A proof-of-concept Na-DFFC yields a peak power density of 33 mW cm-2 at 60 ℃, proving the conceptual feasibility. Moreover, contrary to the conventional chlor-alkali process, this Na-DFFC enables to generate electricity and produce NaOH simultaneously without polluting the environment. The Na-DFFC runs stably during 13 hours of continuous operation at a constant current of 10 mA, along with a theoretical production of 195 mg NaOH.

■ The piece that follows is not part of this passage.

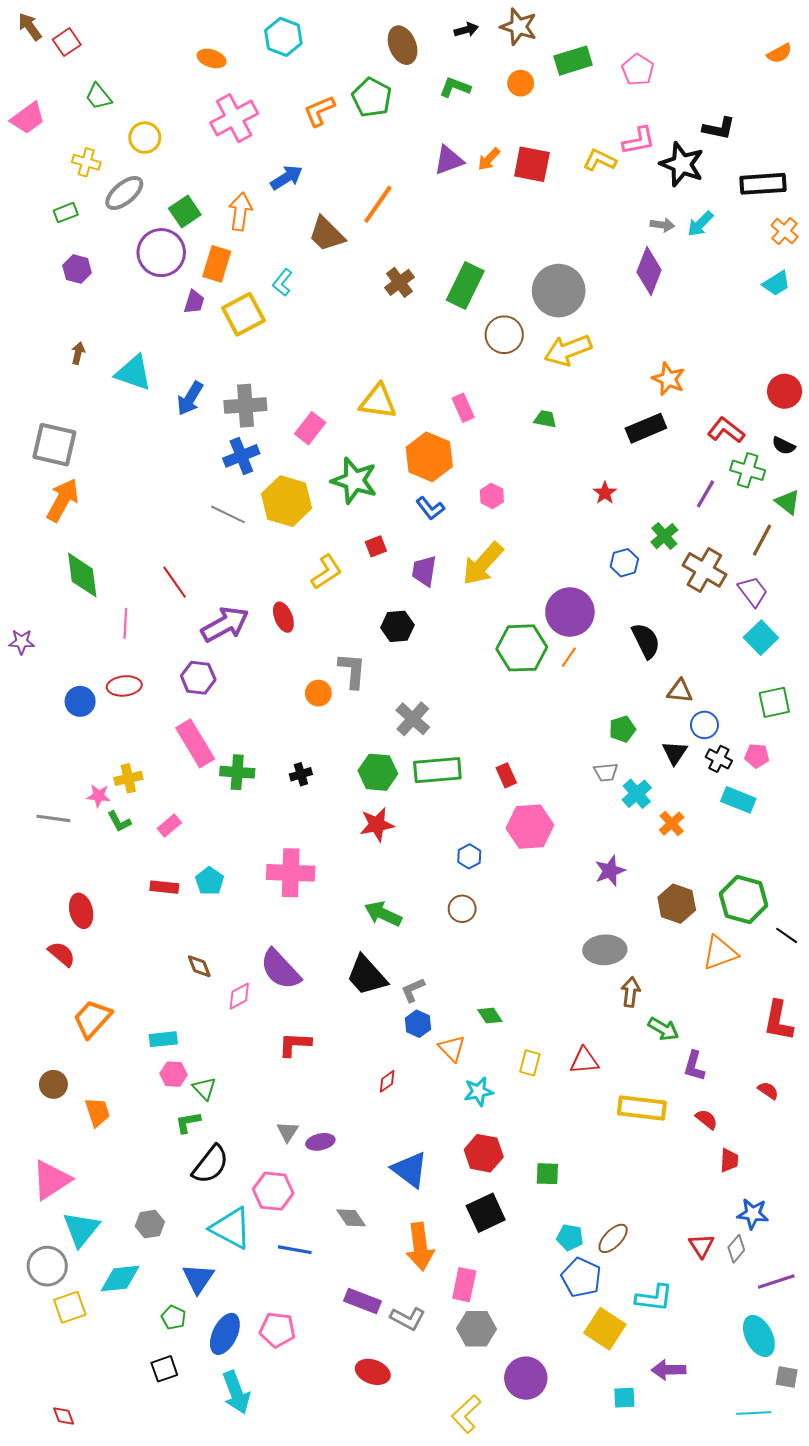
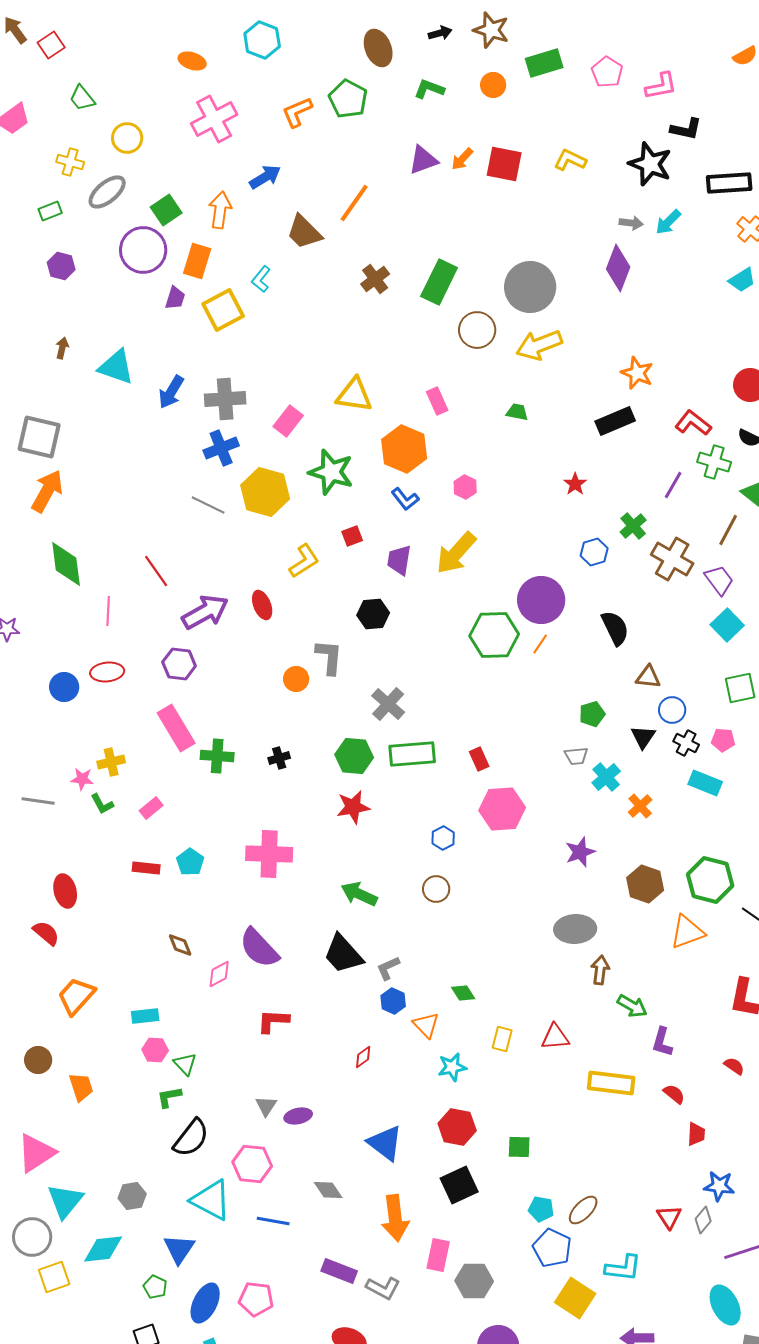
pink L-shape: (639, 141) -> (661, 86), moved
gray hexagon: (476, 1329) -> (474, 1281), moved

Let us place the present fuel cell in a large-scale carbon dioxide conversion system, as described in Figure 3. Formate, as a solar fuel, can be easily derived from electrochemical reduction of carbon dioxide in comparison to the formation of other chemicals such as alkanes, alcohols, and carbon monoxide, primarily because the strong carbon-oxygen bond does not undergo complete dissociation. It has been reported that the no-noble metal catalysts, such as Co, Pb, Zn, and Sn, present a high activity toward formate production: the faradaic efficiency on Sn electrode can be as high as ~95%. Question is how to further utilize the formate effectively. The proposed Na-DFFC provides an alternative solution: the photosynthesized formate as a chemical energy carrier, enables to be directly converted into electricity via the Na-DFFC, allowing clean and high-energy conversion efficiency. More appealingly, contrary to the conventional chlor-alkali process that consumes electricity to produce base, the sodium hydroxide also could be yielded as a byproduct without both electrical consumption and environmental pollution. Overall, the Na-DFFC is capable of converting the atmospheric carbon dioxide to electricity and chemical feedstocks. This work presents a new type of electrochemical conversion device that possesses a wide range of potential applications.
This new sustainable technology has been highlighted as “producing electricity from existing chemical feedstocks without environmental pollution” by ChemistryViews, an authoritative magazine in the field of chemistry that is held by 16 continental European chemical societies.